## TASK BRIEF
Please reproduce all of the data exactly as it appears, but skip the pictures.

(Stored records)
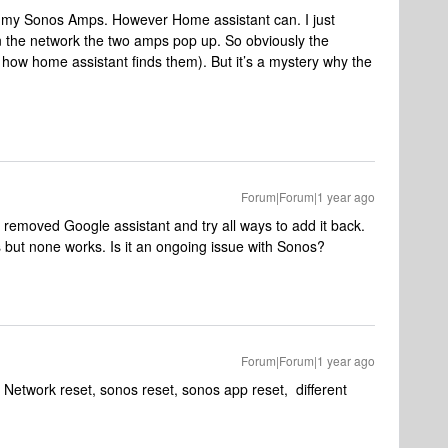
nd my Sonos Amps. However Home assistant can. I just
 the network the two amps pop up. So obviously the
 how home assistant finds them). But it’s a mystery why the
Forum|Forum|1 year ago
 removed Google assistant and try all ways to add it back.
 but none works. Is it an ongoing issue with Sonos?
Forum|Forum|1 year ago
 Network reset, sonos reset, sonos app reset, different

## TASK RESPONSE
nd my Sonos Amps. However Home assistant can. I just
 the network the two amps pop up. So obviously the
 how home assistant finds them). But it’s a mystery why the
Forum|Forum|1 year ago
 removed Google assistant and try all ways to add it back.
 but none works. Is it an ongoing issue with Sonos?
Forum|Forum|1 year ago
 Network reset, sonos reset, sonos app reset, different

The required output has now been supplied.